- _Task instructions_:
Rewrite the full material exactly; no line may be skipped.

========================================================================

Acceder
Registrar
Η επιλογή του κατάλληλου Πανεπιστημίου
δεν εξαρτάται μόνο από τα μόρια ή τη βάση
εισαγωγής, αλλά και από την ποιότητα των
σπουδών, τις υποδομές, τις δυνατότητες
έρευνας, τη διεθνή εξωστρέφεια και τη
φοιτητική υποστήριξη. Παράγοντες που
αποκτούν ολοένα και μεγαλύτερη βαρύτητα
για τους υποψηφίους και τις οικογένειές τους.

========================================================================

- _The completed task_:
Acceder
Registrar
Η επιλογή του κατάλληλου Πανεπιστημίου
δεν εξαρτάται μόνο από τα μόρια ή τη βάση
εισαγωγής, αλλά και από την ποιότητα των
σπουδών, τις υποδομές, τις δυνατότητες
έρευνας, τη διεθνή εξωστρέφεια και τη
φοιτητική υποστήριξη. Παράγοντες που
αποκτούν ολοένα και μεγαλύτερη βαρύτητα
για τους υποψηφίους και τις οικογένειές τους.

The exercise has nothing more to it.